**Provided information**

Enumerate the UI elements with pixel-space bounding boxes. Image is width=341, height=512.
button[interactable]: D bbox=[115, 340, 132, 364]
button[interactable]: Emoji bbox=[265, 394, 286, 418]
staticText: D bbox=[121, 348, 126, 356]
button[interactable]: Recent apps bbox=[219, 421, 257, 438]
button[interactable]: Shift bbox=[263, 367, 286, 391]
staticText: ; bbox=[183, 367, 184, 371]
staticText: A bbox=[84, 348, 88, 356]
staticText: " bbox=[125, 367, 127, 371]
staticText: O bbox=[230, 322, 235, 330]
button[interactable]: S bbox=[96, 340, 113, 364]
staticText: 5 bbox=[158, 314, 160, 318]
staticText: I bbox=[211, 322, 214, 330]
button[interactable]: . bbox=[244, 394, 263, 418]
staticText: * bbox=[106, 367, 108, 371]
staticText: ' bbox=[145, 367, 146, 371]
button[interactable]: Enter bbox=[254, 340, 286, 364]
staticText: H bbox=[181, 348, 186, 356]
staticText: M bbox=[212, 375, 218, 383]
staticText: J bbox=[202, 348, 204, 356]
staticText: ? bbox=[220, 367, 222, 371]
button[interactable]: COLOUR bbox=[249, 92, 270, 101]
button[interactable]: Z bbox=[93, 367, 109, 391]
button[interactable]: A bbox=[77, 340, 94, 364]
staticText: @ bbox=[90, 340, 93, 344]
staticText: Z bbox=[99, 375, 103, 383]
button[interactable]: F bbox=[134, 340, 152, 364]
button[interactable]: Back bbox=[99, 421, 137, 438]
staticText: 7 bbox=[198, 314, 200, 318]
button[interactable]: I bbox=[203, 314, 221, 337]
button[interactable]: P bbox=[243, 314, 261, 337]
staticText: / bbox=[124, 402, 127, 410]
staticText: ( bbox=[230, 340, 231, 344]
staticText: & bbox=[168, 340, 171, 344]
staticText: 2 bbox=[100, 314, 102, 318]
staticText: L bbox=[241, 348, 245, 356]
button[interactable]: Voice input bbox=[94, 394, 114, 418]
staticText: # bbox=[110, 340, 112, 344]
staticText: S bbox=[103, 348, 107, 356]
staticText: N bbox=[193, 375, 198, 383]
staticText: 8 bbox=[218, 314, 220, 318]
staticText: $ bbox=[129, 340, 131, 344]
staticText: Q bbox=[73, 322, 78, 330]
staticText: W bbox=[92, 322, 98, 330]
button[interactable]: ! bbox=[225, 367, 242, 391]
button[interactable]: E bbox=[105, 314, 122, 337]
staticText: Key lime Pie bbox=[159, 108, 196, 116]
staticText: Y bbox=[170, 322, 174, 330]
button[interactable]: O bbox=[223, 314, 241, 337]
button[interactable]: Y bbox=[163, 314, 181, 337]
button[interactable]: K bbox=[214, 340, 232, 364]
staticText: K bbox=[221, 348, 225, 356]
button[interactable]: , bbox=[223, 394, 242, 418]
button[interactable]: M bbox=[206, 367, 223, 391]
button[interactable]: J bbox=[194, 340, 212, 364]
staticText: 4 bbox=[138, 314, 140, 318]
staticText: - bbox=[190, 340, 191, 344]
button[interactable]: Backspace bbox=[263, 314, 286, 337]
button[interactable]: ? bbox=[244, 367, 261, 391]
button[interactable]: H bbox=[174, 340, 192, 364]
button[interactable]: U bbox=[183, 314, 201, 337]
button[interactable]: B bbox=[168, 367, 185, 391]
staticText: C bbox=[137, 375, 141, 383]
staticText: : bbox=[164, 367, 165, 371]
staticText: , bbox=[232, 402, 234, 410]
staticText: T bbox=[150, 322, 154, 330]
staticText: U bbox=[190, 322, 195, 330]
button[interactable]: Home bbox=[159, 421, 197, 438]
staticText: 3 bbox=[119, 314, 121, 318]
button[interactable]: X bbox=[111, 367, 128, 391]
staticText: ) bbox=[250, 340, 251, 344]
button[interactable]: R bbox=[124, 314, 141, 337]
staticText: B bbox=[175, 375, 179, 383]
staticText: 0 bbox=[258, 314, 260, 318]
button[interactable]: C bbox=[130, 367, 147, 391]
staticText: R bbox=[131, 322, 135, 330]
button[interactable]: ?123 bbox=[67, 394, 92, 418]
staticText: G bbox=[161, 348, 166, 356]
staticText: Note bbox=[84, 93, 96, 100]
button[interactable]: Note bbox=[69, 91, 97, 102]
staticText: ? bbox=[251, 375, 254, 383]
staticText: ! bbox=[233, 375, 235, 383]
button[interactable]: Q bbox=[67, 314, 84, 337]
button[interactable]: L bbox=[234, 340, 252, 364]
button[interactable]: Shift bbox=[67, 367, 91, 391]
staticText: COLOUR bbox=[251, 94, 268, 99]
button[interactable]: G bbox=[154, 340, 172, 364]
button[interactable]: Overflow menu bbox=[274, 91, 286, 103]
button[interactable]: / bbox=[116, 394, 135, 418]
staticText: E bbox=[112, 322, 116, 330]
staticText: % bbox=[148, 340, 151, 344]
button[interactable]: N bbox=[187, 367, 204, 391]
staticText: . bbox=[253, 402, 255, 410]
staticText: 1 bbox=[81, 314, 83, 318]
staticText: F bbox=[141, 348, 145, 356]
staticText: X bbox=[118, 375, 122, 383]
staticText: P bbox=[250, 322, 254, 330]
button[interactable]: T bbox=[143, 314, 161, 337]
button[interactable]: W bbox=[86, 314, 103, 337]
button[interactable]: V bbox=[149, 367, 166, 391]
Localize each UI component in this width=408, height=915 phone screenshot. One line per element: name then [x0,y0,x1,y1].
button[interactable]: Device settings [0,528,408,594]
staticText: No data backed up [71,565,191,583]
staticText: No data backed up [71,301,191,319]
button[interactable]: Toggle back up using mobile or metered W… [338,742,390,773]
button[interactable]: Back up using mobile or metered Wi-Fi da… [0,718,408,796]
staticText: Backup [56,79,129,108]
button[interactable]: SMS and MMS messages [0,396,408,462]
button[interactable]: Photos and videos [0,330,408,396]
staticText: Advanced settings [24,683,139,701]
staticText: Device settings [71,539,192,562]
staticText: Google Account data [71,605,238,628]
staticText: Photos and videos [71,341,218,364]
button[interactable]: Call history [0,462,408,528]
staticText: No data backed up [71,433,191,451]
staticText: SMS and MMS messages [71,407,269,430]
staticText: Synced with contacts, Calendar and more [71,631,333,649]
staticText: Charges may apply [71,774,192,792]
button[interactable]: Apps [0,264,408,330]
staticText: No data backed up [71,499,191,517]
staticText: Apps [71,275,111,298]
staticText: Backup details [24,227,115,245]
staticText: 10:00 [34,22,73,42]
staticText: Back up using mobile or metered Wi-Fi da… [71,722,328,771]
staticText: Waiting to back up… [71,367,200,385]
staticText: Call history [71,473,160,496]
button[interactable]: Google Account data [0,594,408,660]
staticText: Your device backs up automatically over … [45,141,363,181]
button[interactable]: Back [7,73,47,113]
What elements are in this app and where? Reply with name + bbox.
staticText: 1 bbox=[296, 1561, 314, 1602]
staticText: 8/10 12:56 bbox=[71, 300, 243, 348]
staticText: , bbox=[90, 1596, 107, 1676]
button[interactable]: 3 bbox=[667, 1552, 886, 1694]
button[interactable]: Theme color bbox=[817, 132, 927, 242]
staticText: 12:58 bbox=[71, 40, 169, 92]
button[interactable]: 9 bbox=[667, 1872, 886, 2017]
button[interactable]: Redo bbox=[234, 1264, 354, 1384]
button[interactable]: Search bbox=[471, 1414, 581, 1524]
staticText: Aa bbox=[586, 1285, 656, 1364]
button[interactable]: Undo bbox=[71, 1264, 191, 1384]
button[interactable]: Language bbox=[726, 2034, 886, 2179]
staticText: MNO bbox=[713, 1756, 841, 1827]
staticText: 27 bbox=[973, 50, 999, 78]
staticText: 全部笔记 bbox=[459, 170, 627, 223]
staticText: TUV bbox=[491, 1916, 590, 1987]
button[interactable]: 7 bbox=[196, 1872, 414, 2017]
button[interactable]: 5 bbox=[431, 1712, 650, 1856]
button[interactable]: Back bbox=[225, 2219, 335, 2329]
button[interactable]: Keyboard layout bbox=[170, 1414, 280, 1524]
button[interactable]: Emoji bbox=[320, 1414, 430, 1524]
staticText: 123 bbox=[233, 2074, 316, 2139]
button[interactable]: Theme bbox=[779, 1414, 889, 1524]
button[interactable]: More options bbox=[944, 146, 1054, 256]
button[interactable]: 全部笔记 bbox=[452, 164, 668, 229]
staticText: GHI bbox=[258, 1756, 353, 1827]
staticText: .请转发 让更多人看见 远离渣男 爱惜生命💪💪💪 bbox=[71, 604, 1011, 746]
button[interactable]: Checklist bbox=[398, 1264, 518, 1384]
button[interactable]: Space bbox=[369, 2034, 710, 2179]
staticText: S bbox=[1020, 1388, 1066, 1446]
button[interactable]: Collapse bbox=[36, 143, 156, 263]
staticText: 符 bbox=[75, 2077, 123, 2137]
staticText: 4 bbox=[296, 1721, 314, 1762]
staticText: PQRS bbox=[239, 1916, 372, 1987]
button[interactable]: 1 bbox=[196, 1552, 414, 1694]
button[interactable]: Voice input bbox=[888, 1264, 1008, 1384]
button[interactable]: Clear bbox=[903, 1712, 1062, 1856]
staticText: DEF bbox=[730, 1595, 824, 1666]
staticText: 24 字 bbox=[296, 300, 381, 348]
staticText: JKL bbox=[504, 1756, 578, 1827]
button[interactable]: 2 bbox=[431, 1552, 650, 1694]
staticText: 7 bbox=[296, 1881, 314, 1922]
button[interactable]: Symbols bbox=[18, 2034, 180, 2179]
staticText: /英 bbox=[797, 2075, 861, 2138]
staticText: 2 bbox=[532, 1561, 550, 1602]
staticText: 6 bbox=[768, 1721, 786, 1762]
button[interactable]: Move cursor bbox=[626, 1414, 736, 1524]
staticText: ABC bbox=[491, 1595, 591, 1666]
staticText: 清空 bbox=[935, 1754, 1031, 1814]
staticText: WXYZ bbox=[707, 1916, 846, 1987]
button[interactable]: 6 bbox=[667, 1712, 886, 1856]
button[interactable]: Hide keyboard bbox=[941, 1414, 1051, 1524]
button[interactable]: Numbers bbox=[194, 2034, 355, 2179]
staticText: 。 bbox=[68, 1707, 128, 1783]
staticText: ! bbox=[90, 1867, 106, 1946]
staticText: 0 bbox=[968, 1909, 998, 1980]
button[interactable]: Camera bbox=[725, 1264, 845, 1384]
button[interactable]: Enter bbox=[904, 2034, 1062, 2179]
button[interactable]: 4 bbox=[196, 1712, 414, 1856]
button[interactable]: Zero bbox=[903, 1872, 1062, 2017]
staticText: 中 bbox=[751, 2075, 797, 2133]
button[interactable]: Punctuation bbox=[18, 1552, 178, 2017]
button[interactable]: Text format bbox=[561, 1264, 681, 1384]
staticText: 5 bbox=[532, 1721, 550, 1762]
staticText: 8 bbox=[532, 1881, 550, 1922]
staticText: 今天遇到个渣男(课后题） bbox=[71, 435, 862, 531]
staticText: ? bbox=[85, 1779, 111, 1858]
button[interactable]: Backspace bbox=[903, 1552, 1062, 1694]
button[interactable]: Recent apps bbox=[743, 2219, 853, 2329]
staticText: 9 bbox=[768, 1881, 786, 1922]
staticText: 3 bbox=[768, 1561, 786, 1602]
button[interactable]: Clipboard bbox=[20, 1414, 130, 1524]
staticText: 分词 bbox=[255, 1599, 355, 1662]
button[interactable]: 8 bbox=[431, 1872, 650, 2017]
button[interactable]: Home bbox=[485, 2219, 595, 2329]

**Your task**
Filter by the word "Emoji": copy every line of the data that holds it.

**Solution for this task**
button[interactable]: Emoji bbox=[265, 394, 286, 418]
button[interactable]: Emoji bbox=[320, 1414, 430, 1524]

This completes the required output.